### Work instruction
Nothing but the text of the records belongs in your answer: repeat all of it exactly and leave out the images.

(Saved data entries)
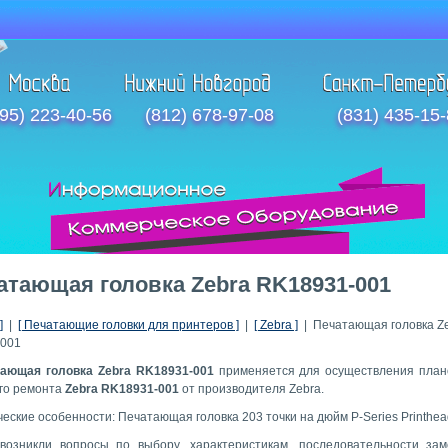
95) 223-40-56
(812) 678-97-08
(831) 435-15
атающая головка Zebra RK18931-001
]
|
[ Печатающие головки для принтеров ]
|
[ Zebra ]
| Печатающая головка Z
001
ающая головка Zebra RK18931-001
применяется для осуществления план
го ремонта
Zebra RK18931-001
от производителя Zebra.
ческие особенности: Печатающая головка 203 точки на дюйм P-Series Printhead
возникли вопросы по выбору, характеристикам, последовательности за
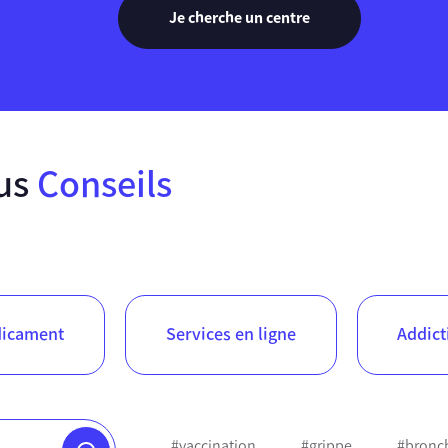
Je cherche un centre
nus
Conseils
icament
Services en ligne
Addict
#vaccination
#grippe
#bronch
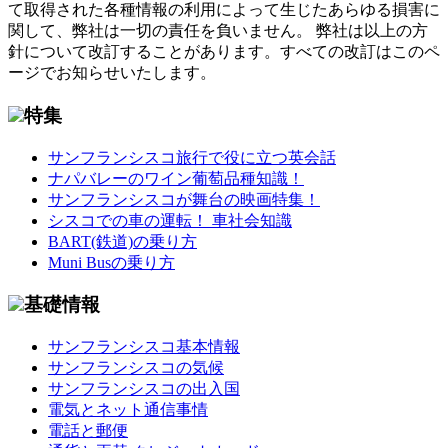
て取得された各種情報の利用によって生じたあらゆる損害に
関して、弊社は一切の責任を負いません。 弊社は以上の方
針について改訂することがあります。すべての改訂はこのペ
ージでお知らせいたします。
特集
サンフランシスコ旅行で役に立つ英会話
ナパバレーのワイン葡萄品種知識！
サンフランシスコが舞台の映画特集！
シスコでの車の運転！ 車社会知識
BART(鉄道)の乗り方
Muni Busの乗り方
基礎情報
サンフランシスコ基本情報
サンフランシスコの気候
サンフランシスコの出入国
電気とネット通信事情
電話と郵便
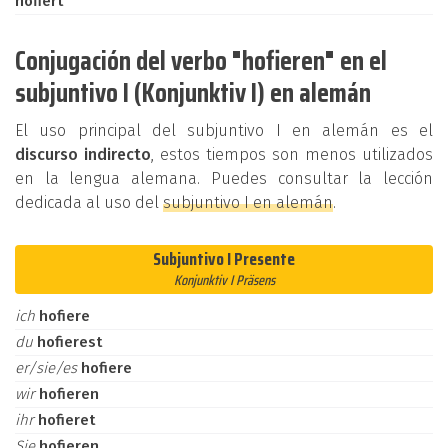
hofiert
Conjugación del verbo "hofieren" en el
subjuntivo I (Konjunktiv I) en alemán
El uso principal del subjuntivo I en alemán es el
discurso indirecto
, estos tiempos son menos utilizados
en la lengua alemana. Puedes consultar la lección
dedicada al uso del
subjuntivo I en alemán
.
Subjuntivo I Presente
Konjunktiv I Präsens
ich
hofiere
du
hofierest
er/sie/es
hofiere
wir
hofieren
ihr
hofieret
Sie
hofieren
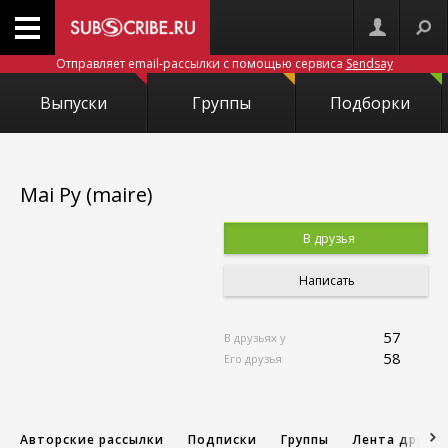
Отправляет email-рассылки с помощью сервиса
Sendsay
Выпуски
Группы
Подборки
Mai Py (maire)
В друзья
Написать
57
В друзьях у
58
Его друзья
Авторские рассылки
Подписки
Группы
Лента друзе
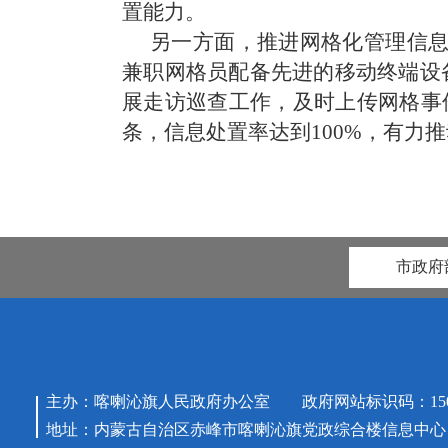
置能力。
另一方面，
推进网格化管理信
兼职网格员配备先进的移动终端设
展走访巡查工作，及时上传网格事
条，信息处置率达到100%
，
有力推
市政府
主办：喀喇沁旗人民政府办公室 政府网站标识码：15042
地址：内蒙古自治区赤峰市喀喇沁旗党政综合楼信息中心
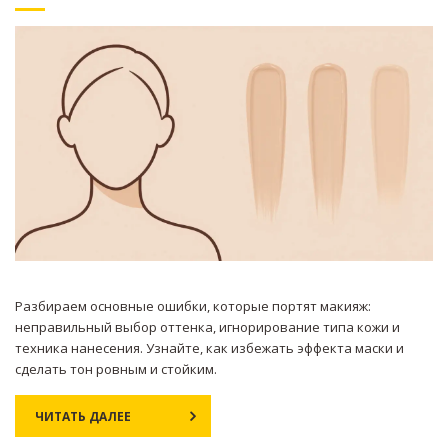
Разбираем основные ошибки, которые портят макияж:
неправильный выбор оттенка, игнорирование типа кожи и
техника нанесения. Узнайте, как избежать эффекта маски и
сделать тон ровным и стойким.
ЧИТАТЬ ДАЛЕЕ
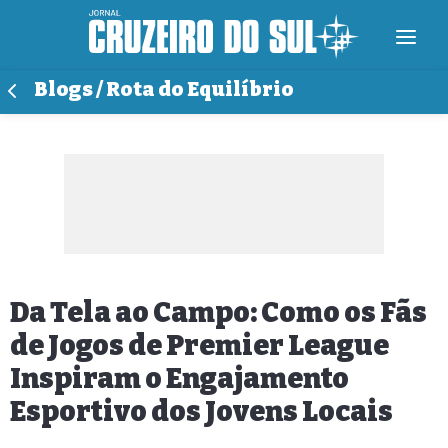
Blogs / Rota do Equilíbrio
Da Tela ao Campo: Como os Fãs
de Jogos de Premier League
Inspiram o Engajamento
Esportivo dos Jovens Locais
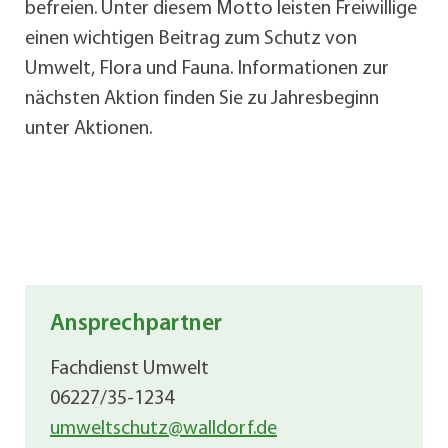
befreien. Unter diesem Motto leisten Freiwillige
einen wichtigen Beitrag zum Schutz von
Umwelt, Flora und Fauna. Informationen zur
nächsten Aktion finden Sie zu Jahresbeginn
unter Aktionen.
Ansprechpartner
Fachdienst Umwelt
06227/35-1234
umweltschutz@walldorf.de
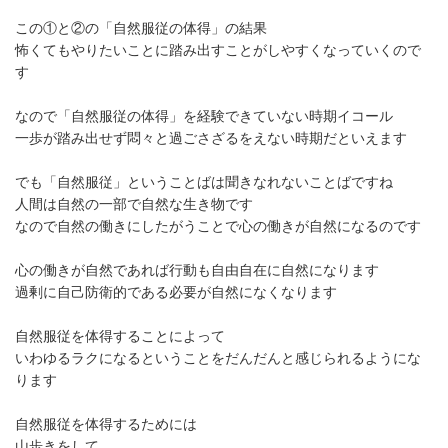
この①と②の「自然服従の体得」の結果
怖くてもやりたいことに踏み出すことがしやすくなっていくので
す
なので「自然服従の体得」を経験できていない時期イコール
一歩が踏み出せず悶々と過ごさざるをえない時期だといえます
でも「自然服従」ということばは聞きなれないことばですね
人間は自然の一部で自然な生き物です
なので自然の働きにしたがうことで心の働きが自然になるのです
心の働きが自然であれば行動も自由自在に自然になります
過剰に自己防衛的である必要が自然になくなります
自然服従を体得することによって
いわゆるラクになるということをだんだんと感じられるようにな
ります
自然服従を体得するためには
山歩きをして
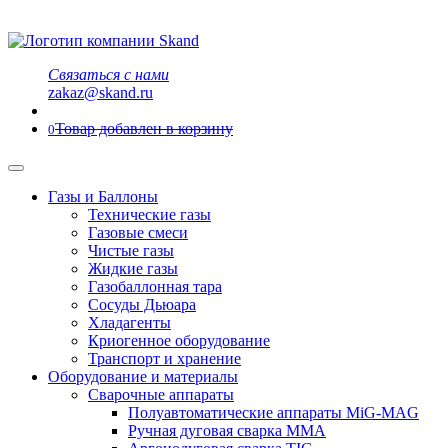
Связаться с нами
zakaz@skand.ru
Товар добавлен в корзину
0
Газы и Баллоны
Технические газы
Газовые смеси
Чистые газы
Жидкие газы
Газобаллонная тара
Сосуды Дьюара
Хладагенты
Криогенное оборудование
Транспорт и хранение
Оборудование и материалы
Сварочные аппараты
Полуавтоматические аппараты MiG-MAG
Ручная дуговая сварка MMA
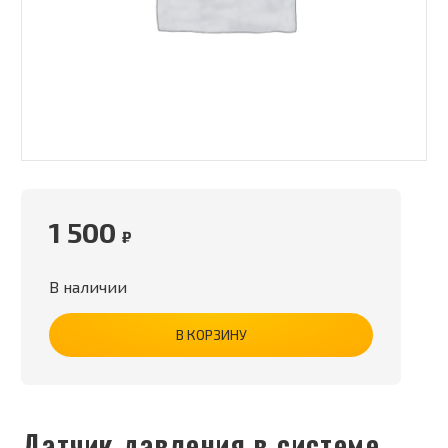
1 500
₽
В наличии
В КОРЗИНУ
Датчик давления в системе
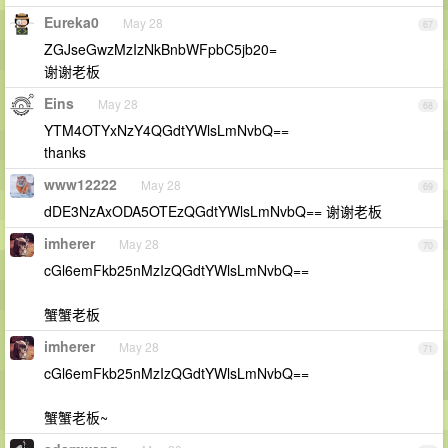
Eureka0
May 28
67
ZGJseGwzMzIzNkBnbWFpbC5jb20=
谢谢老板
Eins
May 28
68
YTM4OTYxNzY4QGdtYWlsLmNvbQ==
thanks
www12222
May 28
69
dDE3NzAxODA5OTEzQGdtYWlsLmNvbQ== 谢谢老板
imherer
May 28
70
cGl6emFkb25nMzIzQGdtYWlsLmNvbQ==
蟹蟹老板
imherer
May 28
71
cGl6emFkb25nMzIzQGdtYWlsLmNvbQ==
蟹蟹老板~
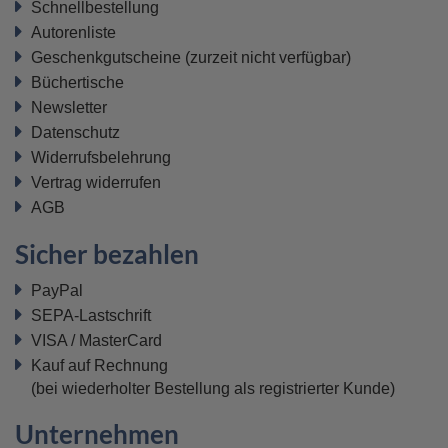
Schnellbestellung
Autorenliste
Geschenkgutscheine
(zurzeit nicht verfügbar)
Büchertische
Newsletter
Datenschutz
Widerrufsbelehrung
Vertrag widerrufen
AGB
Sicher bezahlen
PayPal
SEPA-Lastschrift
VISA / MasterCard
Kauf auf Rechnung
(bei wiederholter Bestellung als registrierter Kunde)
Unternehmen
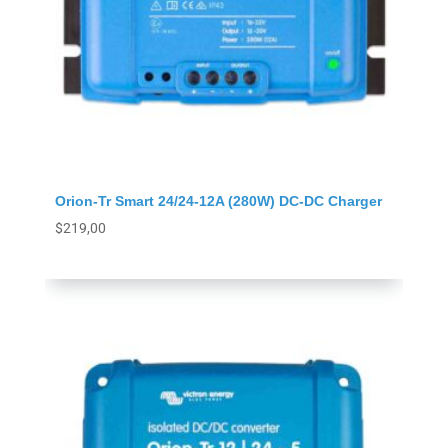
Orion-Tr Smart 24/24-12A (280W) DC-DC Charger
$
219,00
Agregar al carrito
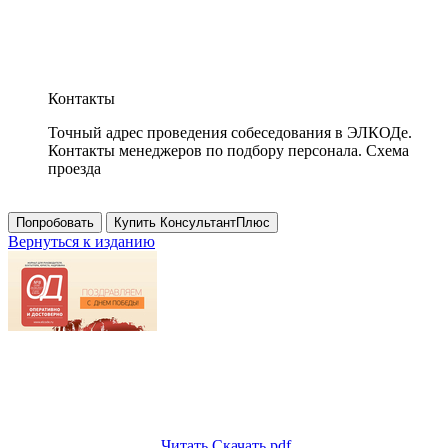
Контакты
Точный адрес проведения собеседования в ЭЛКОДе.
Контакты менеджеров по подбору персонала. Схема
проезда
Попробовать
Купить КонсультантПлюс
Вернуться к изданию
Читать
Скачать pdf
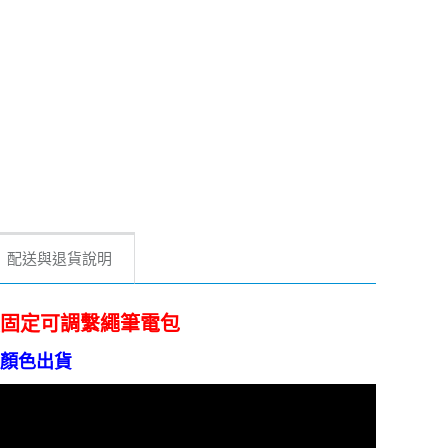
配送與退貨說明
加強固定可調繫繩筆電包
顏色出貨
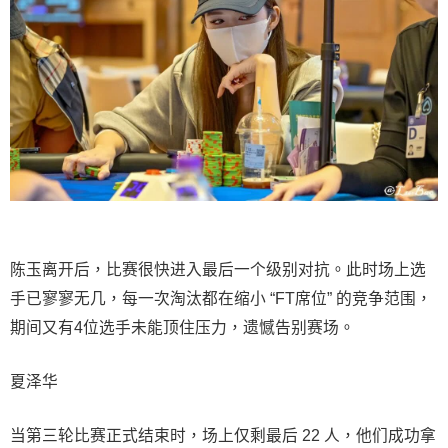
陈玉离开后，比赛很快进入最后一个级别对抗。此时场上选
手已寥寥无几，每一次淘汰都在缩小 “FT席位” 的竞争范围，
期间又有4位选手未能顶住压力，遗憾告别赛场。
夏泽华
当第三轮比赛正式结束时，场上仅剩最后 22 人，他们成功拿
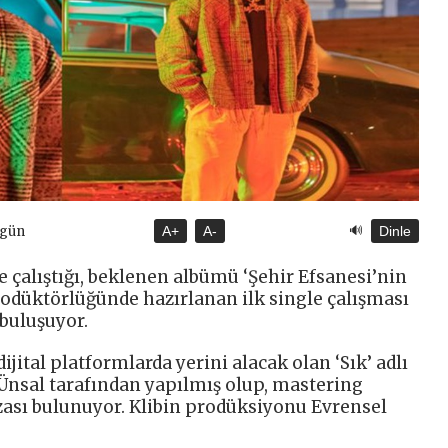
🔊
ugün
A+
A-
Dinle
 çalıştığı, beklenen albümü ‘Şehir Efsanesi’nin
düktörlüğünde hazırlanan ilk single çalışması
 buluşuyor.
ital platformlarda yerini alacak olan ‘Sık’ adlı
Ünsal tarafından yapılmış olup, mastering
zası bulunuyor. Klibin prodüksiyonu Evrensel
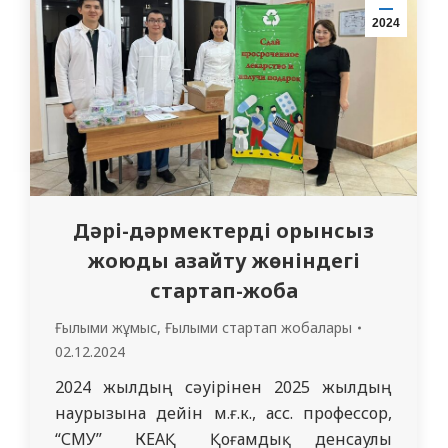
медицина университетінің 3 курс
2024
студенттеріне куратор А. А.
Алмагамбетова құттықтау сөз сөйлеп,
жастардың…
Дәрі-дәрмектерді орынсыз
жоюды азайту жөніндегі
стартап-жоба
Ғылыми жұмыс
,
Ғылыми стартап жобалары
02.12.2024
2024 жылдың сәуірінен 2025 жылдың
наурызына дейін м.ғ.к., асс. профессор,
“СМУ” КЕАҚ Қоғамдық денсаулық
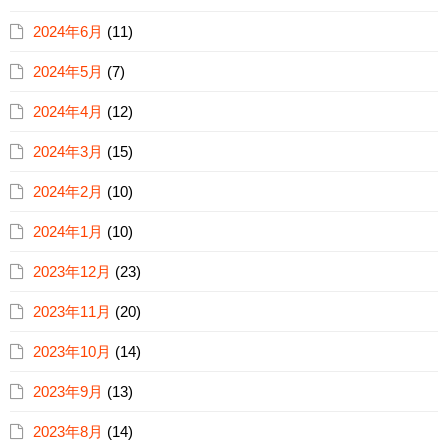
2024年6月
(11)
2024年5月
(7)
2024年4月
(12)
2024年3月
(15)
2024年2月
(10)
2024年1月
(10)
2023年12月
(23)
2023年11月
(20)
2023年10月
(14)
2023年9月
(13)
2023年8月
(14)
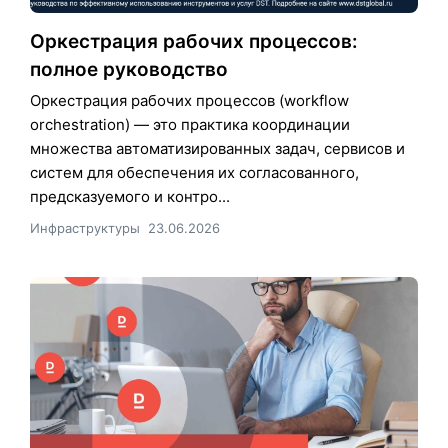
Оркестрация рабочих процессов:
полное руководство
Оркестрация рабочих процессов (workflow
orchestration) — это практика координации
множества автоматизированных задач, сервисов и
систем для обеспечения их согласованного,
предсказуемого и контро...
Инфраструктуры
23.06.2026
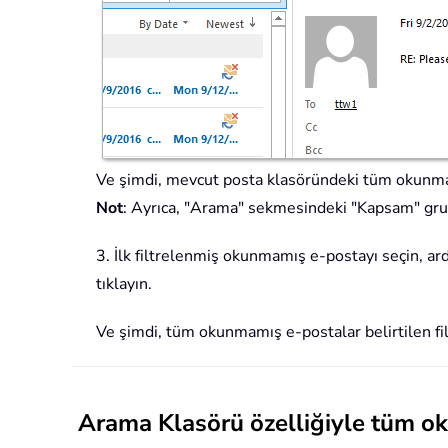
Ve şimdi, mevcut posta klasöründeki tüm okunmam
Not
: Ayrıca, "Arama" sekmesindeki "Kapsam" grub
3. İlk filtrelenmiş okunmamış e-postayı seçin, ar
tıklayın.
Ve şimdi, tüm okunmamış e-postalar belirtilen fi
Arama Klasörü özelliğiyle tüm o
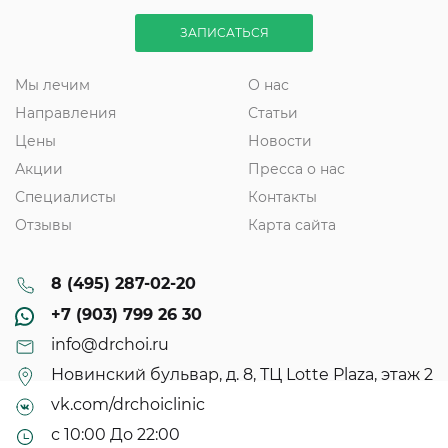
ЗАПИСАТЬСЯ
Мы лечим
О нас
Направления
Статьи
Цены
Новости
Акции
Пресса о нас
Специалисты
Контакты
Отзывы
Карта сайта
8 (495) 287-02-20
+7 (903) 799 26 30
info@drchoi.ru
Новинский бульвар, д. 8, ТЦ Lotte Plaza, этаж 2
vk.com/drchoiclinic
с 10:00 До 22:00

### Response box
95) 223-40-56
(812) 678-97-08
(831) 435-15
атающая головка Zebra RK18931-001
]
|
[ Печатающие головки для принтеров ]
|
[ Zebra ]
| Печатающая головка Z
001
ающая головка Zebra RK18931-001
применяется для осуществления план
го ремонта
Zebra RK18931-001
от производителя Zebra.
ческие особенности: Печатающая головка 203 точки на дюйм P-Series Printhead
возникли вопросы по выбору, характеристикам, последовательности за
Je cherche un centre
nus
Conseils
icament
Services en ligne
Addict
#vaccination
#grippe
#bronch
て取得された各種情報の利用によって生じたあらゆる損害に
関して、弊社は一切の責任を負いません。 弊社は以上の方
針について改訂することがあります。すべての改訂はこのペ
ージでお知らせいたします。
特集
サンフランシスコ旅行で役に立つ英会話
ナパバレーのワイン葡萄品種知識！
サンフランシスコが舞台の映画特集！
シスコでの車の運転！ 車社会知識
BART(鉄道)の乗り方
Muni Busの乗り方
基礎情報
サンフランシスコ基本情報
サンフランシスコの気候
サンフランシスコの出入国
電気とネット通信事情
電話と郵便
hofiert
Conjugación del verbo "hofieren" en el
subjuntivo I (Konjunktiv I) en alemán
El uso principal del subjuntivo I en alemán es el
discurso indirecto
, estos tiempos son menos utilizados
en la lengua alemana. Puedes consultar la lección
dedicada al uso del
subjuntivo I en alemán
.
Subjuntivo I Presente
Konjunktiv I Präsens
ich
hofiere
du
hofierest
er/sie/es
hofiere
wir
hofieren
ihr
hofieret
Sie
hofieren
Отправляет email-рассылки с помощью сервиса
Sendsay
Выпуски
Группы
Подборки
Mai Py (maire)
В друзья
Написать
57
В друзьях у
58
Его друзья
Авторские рассылки
Подписки
Группы
Лента друзе
置能力。
另一方面，
推进网格化管理信
兼职网格员配备先进的移动终端设
展走访巡查工作，及时上传网格事
条，信息处置率达到100%
，
有力推
市政府
主办：喀喇沁旗人民政府办公室 政府网站标识码：15042
地址：内蒙古自治区赤峰市喀喇沁旗党政综合楼信息中心
Разбираем основные ошибки, которые портят макияж:
неправильный выбор оттенка, игнорирование типа кожи и
техника нанесения. Узнайте, как избежать эффекта маски и
сделать тон ровным и стойким.
ЧИТАТЬ ДАЛЕЕ
Blogs / Rota do Equilíbrio
Da Tela ao Campo: Como os Fãs
de Jogos de Premier League
Inspiram o Engajamento
Esportivo dos Jovens Locais
befreien. Unter diesem Motto leisten Freiwillige
einen wichtigen Beitrag zum Schutz von
Umwelt, Flora und Fauna. Informationen zur
nächsten Aktion finden Sie zu Jahresbeginn
unter Aktionen.
Ansprechpartner
Fachdienst Umwelt
06227/35-1234
umweltschutz@walldorf.de
この①と②の「自然服従の体得」の結果
怖くてもやりたいことに踏み出すことがしやすくなっていくので
す
なので「自然服従の体得」を経験できていない時期イコール
一歩が踏み出せず悶々と過ごさざるをえない時期だといえます
でも「自然服従」ということばは聞きなれないことばですね
人間は自然の一部で自然な生き物です
なので自然の働きにしたがうことで心の働きが自然になるのです
心の働きが自然であれば行動も自由自在に自然になります
過剰に自己防衛的である必要が自然になくなります
自然服従を体得することによって
いわゆるラクになるということをだんだんと感じられるようにな
ります
自然服従を体得するためには
山歩きをして
Связаться с нами
zakaz@skand.ru
Товар добавлен в корзину
0
Газы и Баллоны
Технические газы
Газовые смеси
Чистые газы
Жидкие газы
Газобаллонная тара
Сосуды Дьюара
Хладагенты
Криогенное оборудование
Транспорт и хранение
Оборудование и материалы
Сварочные аппараты
Полуавтоматические аппараты MiG-MAG
Ручная дуговая сварка MMA
1 500
₽
В наличии
В КОРЗИНУ
Датчик давления в системе
Eureka0
May 28
67
ZGJseGwzMzIzNkBnbWFpbC5jb20=
谢谢老板
Eins
May 28
68
YTM4OTYxNzY4QGdtYWlsLmNvbQ==
thanks
www12222
May 28
69
dDE3NzAxODA5OTEzQGdtYWlsLmNvbQ== 谢谢老板
imherer
May 28
70
cGl6emFkb25nMzIzQGdtYWlsLmNvbQ==
蟹蟹老板
imherer
May 28
71
cGl6emFkb25nMzIzQGdtYWlsLmNvbQ==
蟹蟹老板~
Schnellbestellung
Autorenliste
Geschenkgutscheine
(zurzeit nicht verfügbar)
Büchertische
Newsletter
Datenschutz
Widerrufsbelehrung
Vertrag widerrufen
AGB
Sicher bezahlen
PayPal
SEPA-Lastschrift
VISA / MasterCard
Kauf auf Rechnung
(bei wiederholter Bestellung als registrierter Kunde)
Unternehmen
Orion-Tr Smart 24/24-12A (280W) DC-DC Charger
$
219,00
Agregar al carrito
Контакты
Точный адрес проведения собеседования в ЭЛКОДе.
Контакты менеджеров по подбору персонала. Схема
проезда
Попробовать
Купить КонсультантПлюс
Вернуться к изданию
Читать
Скачать pdf
配送與退貨說明
加強固定可調繫繩筆電包
顏色出貨
陈玉离开后，比赛很快进入最后一个级别对抗。此时场上选
手已寥寥无几，每一次淘汰都在缩小 “FT席位” 的竞争范围，
期间又有4位选手未能顶住压力，遗憾告别赛场。
夏泽华
当第三轮比赛正式结束时，场上仅剩最后 22 人，他们成功拿
🔊
ugün
A+
A-
Dinle
 çalıştığı, beklenen albümü ‘Şehir Efsanesi’nin
düktörlüğünde hazırlanan ilk single çalışması
 buluşuyor.
ital platformlarda yerini alacak olan ‘Sık’ adlı
Ünsal tarafından yapılmış olup, mastering
zası bulunuyor. Klibin prodüksiyonu Evrensel
медицина университетінің 3 курс
2024
студенттеріне куратор А. А.
Алмагамбетова құттықтау сөз сөйлеп,
жастардың…
Дәрі-дәрмектерді орынсыз
жоюды азайту жөніндегі
стартап-жоба
Ғылыми жұмыс
,
Ғылыми стартап жобалары
02.12.2024
2024 жылдың сәуірінен 2025 жылдың
наурызына дейін м.ғ.к., асс. профессор,
“СМУ” КЕАҚ Қоғамдық денсаулық
2024年6月
(11)
2024年5月
(7)
2024年4月
(12)
2024年3月
(15)
2024年2月
(10)
2024年1月
(10)
2023年12月
(23)
2023年11月
(20)
2023年10月
(14)
2023年9月
(13)
2023年8月
(14)
Оркестрация рабочих процессов:
полное руководство
Оркестрация рабочих процессов (workflow
orchestration) — это практика координации
множества автоматизированных задач, сервисов и
систем для обеспечения их согласованного,
предсказуемого и контро...
Инфраструктуры
23.06.2026
Ve şimdi, mevcut posta klasöründeki tüm okunmam
Not
: Ayrıca, "Arama" sekmesindeki "Kapsam" grub
3. İlk filtrelenmiş okunmamış e-postayı seçin, ar
tıklayın.
Ve şimdi, tüm okunmamış e-postalar belirtilen fi
Arama Klasörü özelliğiyle tüm o
ЗАПИСАТЬСЯ
Мы лечим
О нас
Направления
Статьи
Цены
Новости
Акции
Пресса о нас
Специалисты
Контакты
Отзывы
Карта сайта
8 (495) 287-02-20
+7 (903) 799 26 30
info@drchoi.ru
Новинский бульвар, д. 8, ТЦ Lotte Plaza, этаж 2
vk.com/drchoiclinic
с 10:00 До 22:00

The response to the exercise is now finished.